- _Task details_
Starting with the line that contains "制服・ユニフォームあり (1272)" and stopping after the line that contains "Copyright © iDA All Rights Reserved", copy the entries below exactly. Include nothing else.

==== Extracted entries ====

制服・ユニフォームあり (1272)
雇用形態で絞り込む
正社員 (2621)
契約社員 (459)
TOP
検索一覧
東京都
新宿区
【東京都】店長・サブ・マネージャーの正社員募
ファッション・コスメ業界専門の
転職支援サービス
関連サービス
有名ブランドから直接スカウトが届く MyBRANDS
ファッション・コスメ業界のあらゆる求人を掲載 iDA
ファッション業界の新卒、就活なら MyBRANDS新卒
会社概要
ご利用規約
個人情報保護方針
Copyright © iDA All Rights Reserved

====
==== Extracted entries ====

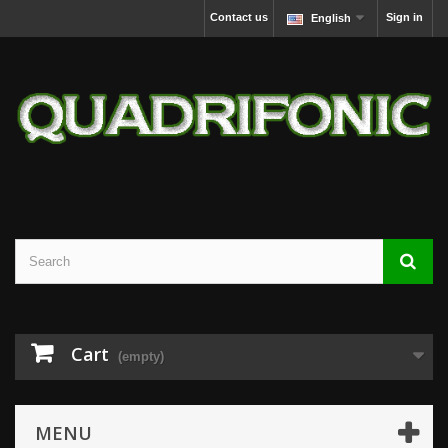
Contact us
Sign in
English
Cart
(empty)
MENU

====
==== Extracted entries ====

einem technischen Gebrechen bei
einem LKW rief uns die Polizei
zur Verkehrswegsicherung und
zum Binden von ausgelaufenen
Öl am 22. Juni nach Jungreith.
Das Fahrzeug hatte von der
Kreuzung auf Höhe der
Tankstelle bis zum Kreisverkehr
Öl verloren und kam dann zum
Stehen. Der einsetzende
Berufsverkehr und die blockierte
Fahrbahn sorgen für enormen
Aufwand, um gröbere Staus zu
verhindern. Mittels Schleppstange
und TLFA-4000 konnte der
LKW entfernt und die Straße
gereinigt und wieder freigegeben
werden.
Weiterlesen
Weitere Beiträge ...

====

- _Task response_
制服・ユニフォームあり (1272)
雇用形態で絞り込む
正社員 (2621)
契約社員 (459)
TOP
検索一覧
東京都
新宿区
【東京都】店長・サブ・マネージャーの正社員募
ファッション・コスメ業界専門の
転職支援サービス
関連サービス
有名ブランドから直接スカウトが届く MyBRANDS
ファッション・コスメ業界のあらゆる求人を掲載 iDA
ファッション業界の新卒、就活なら MyBRANDS新卒
会社概要
ご利用規約
個人情報保護方針
Copyright © iDA All Rights Reserved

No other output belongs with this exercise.